Raw data:
──────────────────────────────
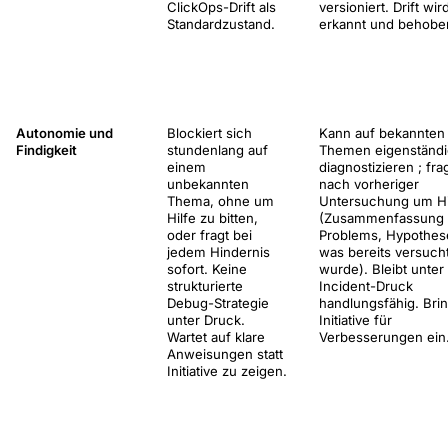
ClickOps-Drift als
versioniert. Drift wir
Standardzustand.
erkannt und behobe
Autonomie und
Blockiert sich
Kann auf bekannten
Findigkeit
stundenlang auf
Themen eigenständi
einem
diagnostizieren ; fra
unbekannten
nach vorheriger
Thema, ohne um
Untersuchung um Hi
Hilfe zu bitten,
(Zusammenfassung
oder fragt bei
Problems, Hypothes
jedem Hindernis
was bereits versuch
sofort. Keine
wurde). Bleibt unter
strukturierte
Incident-Druck
Debug-Strategie
handlungsfähig. Brin
unter Druck.
Initiative für
Wartet auf klare
Verbesserungen ein
Anweisungen statt
Initiative zu zeigen.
──────────────────────────────
Task brief:
Only the last part of the records is wanted. Repeat it exactly, beginning at the line containing "nach vorheriger" and ending at the final line.

Solution below:
nach vorheriger
Thema, ohne um
Untersuchung um Hi
Hilfe zu bitten,
(Zusammenfassung
oder fragt bei
Problems, Hypothes
jedem Hindernis
was bereits versuch
sofort. Keine
wurde). Bleibt unter
strukturierte
Incident-Druck
Debug-Strategie
handlungsfähig. Brin
unter Druck.
Initiative für
Wartet auf klare
Verbesserungen ein
Anweisungen statt
Initiative zu zeigen.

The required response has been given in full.